Ficam os anéis
A aristocracia ruinosa dos tucanos pode levar a indecisões mais graves em 2014
25 de fevereiro de 2012 | 15h 06
ROBERTO ROMANO
As indecisões de José Serra integram a crise de abulia
que desgasta todos os partidos, algo já diagnosticado no século 20 por
Max Weber e Robert Michels. Direções mornas suscitam lideranças
voluntariosas, contrárias aos poucos e acomodados condottieri. O PSDB
sofre o processo político chamado oligarquização. Aquela forma
organizacional nega decisões à base militante e as concentra nos
líderes. Ser ou não ser candidato, com acertos alheios à militância?
Como garantir apoio nas urnas, se oligarcas preferem em sigilo outros
nomes?
Sergio Castro/AE - 10.01.2012
Alckmin diz que espera por Serra até as prévias
Um fenômeno ilustra o complexo tucano: o “lulécio” (Lula com Aécio),
oligarquia mineira envolta em lençóis democráticos. O partido reúne
alguns núcleos fortes (Minas e São Paulo) e outros nem tanto (Paraná,
Rio Grande do Sul, Ceará). A concentração das opções em certas pessoas e
a ausência de diretórios nos municípios cria a união de líderes com
votos, mas poucos liderados. Tucanos e petistas, primos em primeiro
grau, cochilaram ao não aproveitar o Palácio do Planalto (oito anos)

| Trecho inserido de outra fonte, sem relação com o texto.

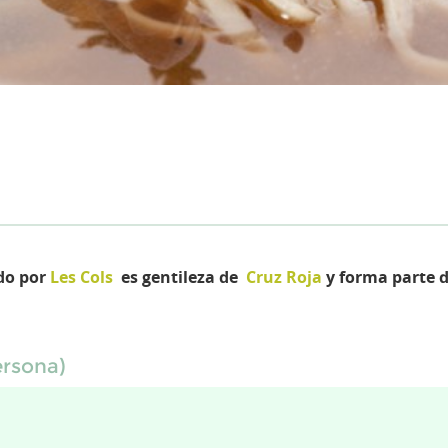
ado por
Les Cols
es gentileza
de
Cruz Roja
y forma parte d
ersona)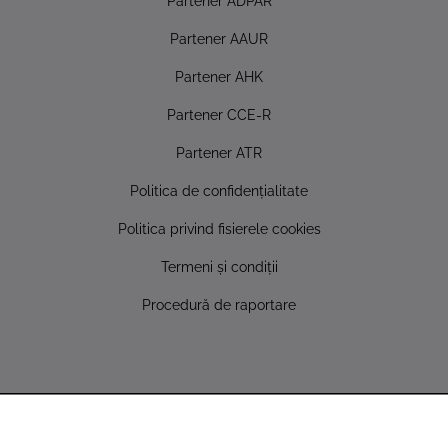
Partener ADPAR
Partener AAUR
Partener AHK
Partener CCE-R
Partener ATR
Politica de confidențialitate
Politica privind fisierele cookies
Termeni și condiții
Procedură de raportare
Copyright © 2022 AUTONET IMPORT SRL - Toate drepturile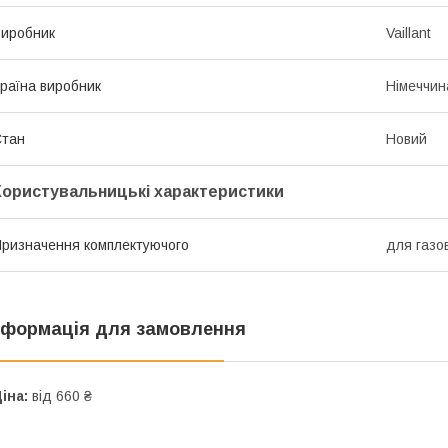
иробник
Vaillant
раїна виробник
Німеччин
Стан
Новий
Користувальницькі характеристики
ризначення комплектуючого
для газо
нформація для замовлення
іна:
від 660 ₴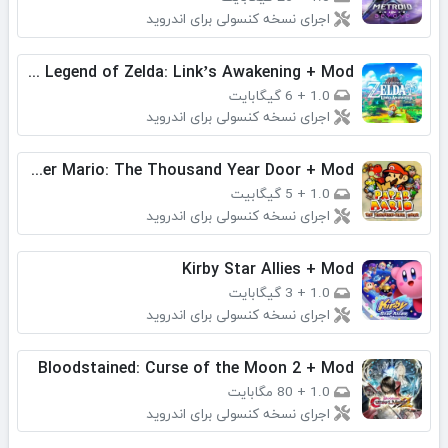
اجرای نسخه کنسولی برای اندروید
The Legend of Zelda: Link’s Awakening + Mod
1.0
+
6 گیگابایت
اجرای نسخه کنسولی برای اندروید
Paper Mario: The Thousand Year Door + Mod
1.0
+
5 گیگابیت
اجرای نسخه کنسولی برای اندروید
Kirby Star Allies + Mod
1.0
+
3 گیگابایت
اجرای نسخه کنسولی برای اندروید
Bloodstained: Curse of the Moon 2 + Mod
1.0
+
80 مگابایت
اجرای نسخه کنسولی برای اندروید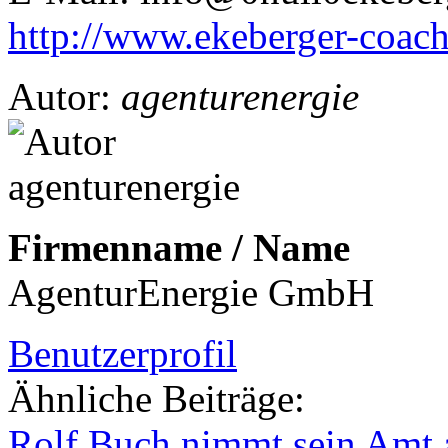
http://www.ekeberger-coach
Autor:
agenturenergie
Firmenname / Name
AgenturEnergie GmbH
Benutzerprofil
Ähnliche Beiträge:
Rolf Buch nimmt sein Amt 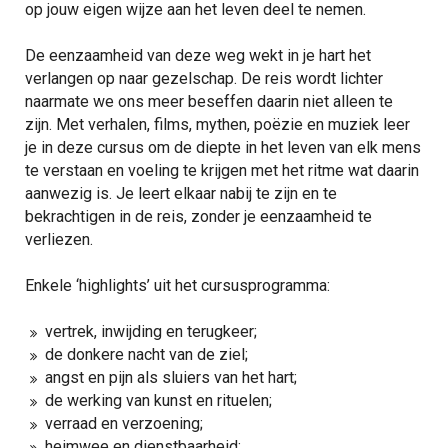
op jouw eigen wijze aan het leven deel te nemen.
De eenzaamheid van deze weg wekt in je hart het
verlangen op naar gezelschap. De reis wordt lichter
naarmate we ons meer beseffen daarin niet alleen te
zijn. Met verhalen, films, mythen, poëzie en muziek leer
je in deze cursus om de diepte in het leven van elk mens
te verstaan en voeling te krijgen met het ritme wat daarin
aanwezig is. Je leert elkaar nabij te zijn en te
bekrachtigen in de reis, zonder je eenzaamheid te
verliezen.
Enkele ‘highlights’ uit het cursusprogramma:
vertrek, inwijding en terugkeer;
de donkere nacht van de ziel;
angst en pijn als sluiers van het hart;
de werking van kunst en rituelen;
verraad en verzoening;
heimwee en dienstbaarheid;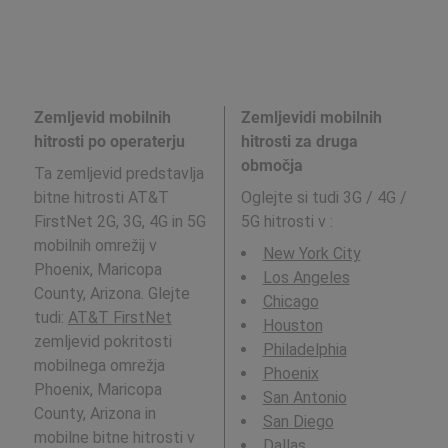
Zemljevid mobilnih
Zemljevidi mobilnih
hitrosti po operaterju
hitrosti za druga
območja
Ta zemljevid predstavlja
bitne hitrosti AT&T
Oglejte si tudi 3G / 4G /
FirstNet 2G, 3G, 4G in 5G
5G hitrosti v
:
mobilnih omrežij v
New York City
Phoenix, Maricopa
Los Angeles
County, Arizona. Glejte
Chicago
tudi:
AT&T FirstNet
Houston
zemljevid pokritosti
Philadelphia
mobilnega omrežja
Phoenix
Phoenix, Maricopa
San Antonio
County, Arizona in
San Diego
mobilne bitne hitrosti v
Dallas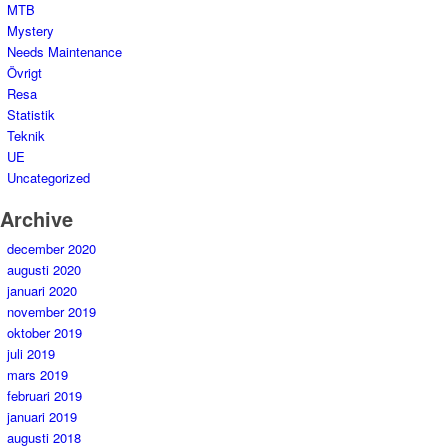
MTB
Mystery
Needs Maintenance
Övrigt
Resa
Statistik
Teknik
UE
Uncategorized
Archive
december 2020
augusti 2020
januari 2020
november 2019
oktober 2019
juli 2019
mars 2019
februari 2019
januari 2019
augusti 2018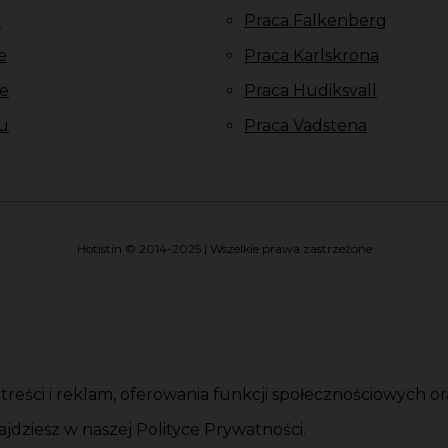
u
Praca Falkenberg
e
Praca Karlskrona
e
Praca Hudiksvall
u
Praca Vadstena
Hotistin © 2014-2025 | Wszelkie prawa zastrzeżone
i treści i reklam, oferowania funkcji społecznościowych 
jdziesz w naszej Polityce Prywatności.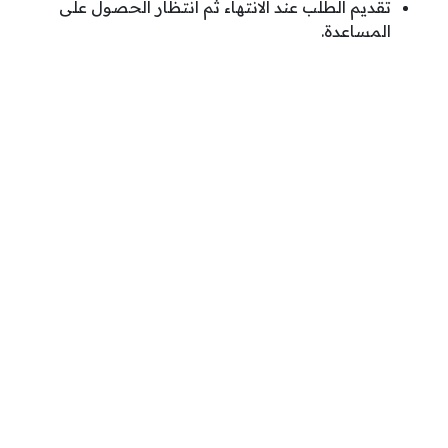
تقديم الطلب عند الانتهاء ثم انتظار الحصول على
المساعدة.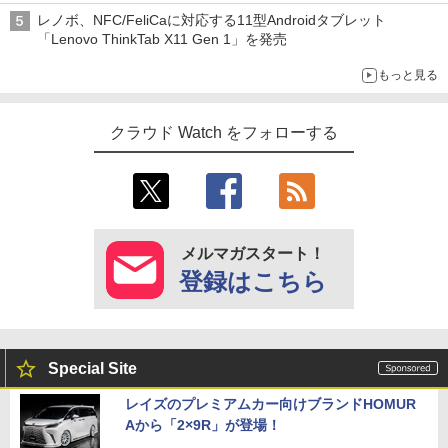
レノボ、NFC/FeliCaに対応する11型Androidタブレット
「Lenovo ThinkTab X11 Gen 1」を発売
もっと見る
クラウド Watch をフォローする
メルマガスタート！
登録はこちら
Special Site
レイズのプレミアムカー向けブランドHOMUR
Aから「2×9R」が登場！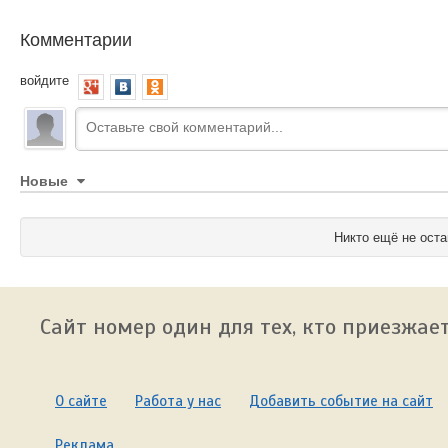
Комментарии
войдите
Новые
Никто ещё не оста
Сайт номер один для тех, кто приезжает
О сайте
Работа у нас
Добавить событие на сайт
Реклама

para distribuir sedes na maior parte do Brasil. A via das “alianças” foi
a preferida. O PMDB, por sua vez, garante presença em cidades de vários
portes e aumenta sua capacidade de amealhar votos em todas as classes
em prol de potentados, os donos das regiões. É o caso dos grupos Sarney,
Barbalho, Temer e demais quistos instalados na base da pirâmide
eleitoral.
O PMDB não tem candidato competitivo à presidência desde a
derrota de Ulisses Guimarães. Mas nenhum presidente da República governa
sem aquele ajuntamento oligárquico. Do nanico PRN ao PSDB, chegando ao
PT, as siglas que conquistaram a presidência não tinham sólida presença
em todo o país. Assim, se fortaleceram as oligarquias partidárias
tradicionais, dando àqueles que chegaram aos cargos, após muita guerra
de bastidores, a certeza de que nada conseguiriam sem o PMDB, que mantém
seu ritmo de crescimento eleitoral ano após ano. Já os aliados do PSDB
minguam a olhos vistos. O PSD, marca de fantasia, tem estratégia presa
às ambições do inventor e proprietário. Sintoma: Gilberto Kassab
afiança, para justificar o recuo diante do PT, seu compromisso com
Serra, sem programas ou ideologias. Temos aí a pura troca de favores,
alma da sociedade e do Estado brasileiros, contra os integrantes da base
partidária.
As eleições municipais de 2012 são uma peça importante no
quebra-cabeça de 2014. A incerteza domina os coletivos tucanos e
petistas, pois os seus aliados são submetidos aos oligarcas que ostentam
apetite pantagruélico de recursos financeiros, cargos, benesses várias
do poder. Como o PT e o PSDB não possuem bases municipais sólidas, ambos
dependem da federação oligárquica peemedebista. Esta, por sua vez, se
alimenta dos favores trocados entre os comandos regionais. O PMDB, berço
do centrão, gerou o “é dando que se recebe”. Manter o seu equilíbrio
interno é tarefa de meticulosos maquiavelismos. Mas no mundo de
Maquiavel a técnica empregada é a dissimulação, o que aumenta a
incerteza dos aliados. O caso Chalita é evidente. Será ele candidato ou
serve para dissimular alvos peemedebistas? Os interesses variam segundo
os projetos e as necessidades dos oligarcas regionais. O PMDB usa, de
modo grotesco, a máxima de Spinoza segundo a qual o imperativo da vida
encontra-se na arte de conservar a si mesmo. Se for preciso, os mestres
do PMDB retiram a solidariedade aos aliados de hoje, para voltar a
oferecê-la amanhã, conforme a conveniência. A incerteza de Serra, em
parte, tem origem na pantomima peemedebista.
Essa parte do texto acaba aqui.